I am wondering about the best practice in Biopython to work with large GFF3 files (>100 MB). As minimum requirement, I want to be able to quickly and randomly retrieve features by ID, name, and coordinates, and returned feature objects (SeqRecords?) should have the hierarchical feature structure (e.g. gene -> mRNA -> CDS) correctly mapped onto them. Write access would be nice but is optional. External dependencies should be kept minimal to increase portability to other systems.
I am currently thinking along the line of importing the GFF3 file into a BioSQL database (How? Can I use a SQLite database?) and then access this database with Biopython's BioSQL interface. GFFutils looks useful, but I would prefer to work with Biopython objects (e.g. Bio.SeqRecord).
I know how to do all this in BioPerl bp_seqfeature_load.pl and Bio::DB::SeqFeature::Store), but I am new to Biopython.
Edit: I changed the title a bit to better reflect my requirements.
From its table schema, GFFUtils does not seem to use R-tree or binning. It probably won't achieve the speed you need. BioSQL supports the SQLite backend and does the schema part right. I guess by bioperl::store being slow you mean the parsing speed is slow (like always), but not the retrieval speed is slow? UCSC uses similar techniques to host terabytes of data. If I were to do this task, I would write the whole thing by myself. It might be a good one to learn something new if you do not know yet how BioSQL/UCSC achieve fast regional queries. As to the interface to BioPython, you can generate GFF lines from the database and let BioPython parse them. You naturally get Bio.SeqRecord.
gffutils author here. OP's link is actually to a fork of an old version -- see https://github.com/daler/gffutils instead.
@lh3, adding UCSC binning should be trivial, though allowing backwards compatibility with existing gffutils databases will be a little awkward. But I should look into BioSQL's schema to help improve that of gffutils.

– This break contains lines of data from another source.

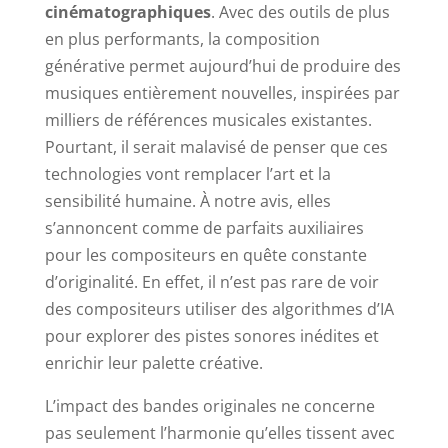
cinématographiques
. Avec des outils de plus
en plus performants, la composition
générative permet aujourd’hui de produire des
musiques entièrement nouvelles, inspirées par
milliers de références musicales existantes.
Pourtant, il serait malavisé de penser que ces
technologies vont remplacer l’art et la
sensibilité humaine. À notre avis, elles
s’annoncent comme de parfaits auxiliaires
pour les compositeurs en quête constante
d’originalité. En effet, il n’est pas rare de voir
des compositeurs utiliser des algorithmes d’IA
pour explorer des pistes sonores inédites et
enrichir leur palette créative.
L’impact des bandes originales ne concerne
pas seulement l’harmonie qu’elles tissent avec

@Christian, a Bio.SeqRecord adapter should also be straightforward to add and would be generally useful -- I'll add it to the todo list.
For a large file with millions of lines, a spatial index such as R-tree or UCSC binning is a must-have. As to the backward compatibility, you can append a "bin" column to the old version of the table when it is absent. Sqlite also supports the R-tree index, but it is not compiled by default. Probably it would be better not to rely on this feature. As to BioSQL, I said it is right only because it uses binning. I more like to stuff the entire GFF in one table as GFFUtils.
Yes, by BioPerl's SeqFeature::Store being slow I meant the parsing part. But as I said, this only becomes an issue if you programmatically retrieve thousands of database features, which is why SeqFeature::Store's performance is in general sufficient for genome browsers where you usually look at small genomic regions at a time containing only few features.
Generating Bio.SeqRecords from BioSQL via a GFF intermediate could work, but is likely not very efficient because of the parsing overhead that comes with it. I am wondering if serialization/deserialization would be faster, i.e. one could store a serialized version of the Bio.SeqRecord object in the database and just deserialize it upon retrieval.
If I go with the BioSQL solution, I would have to import the GFF into BioSQL first. What would be the best/fastest way to load a GFF file into a BioSQL-schema database? So far I am only aware of the gff_to_biosql.py script from Brad Chapman available from GitHub.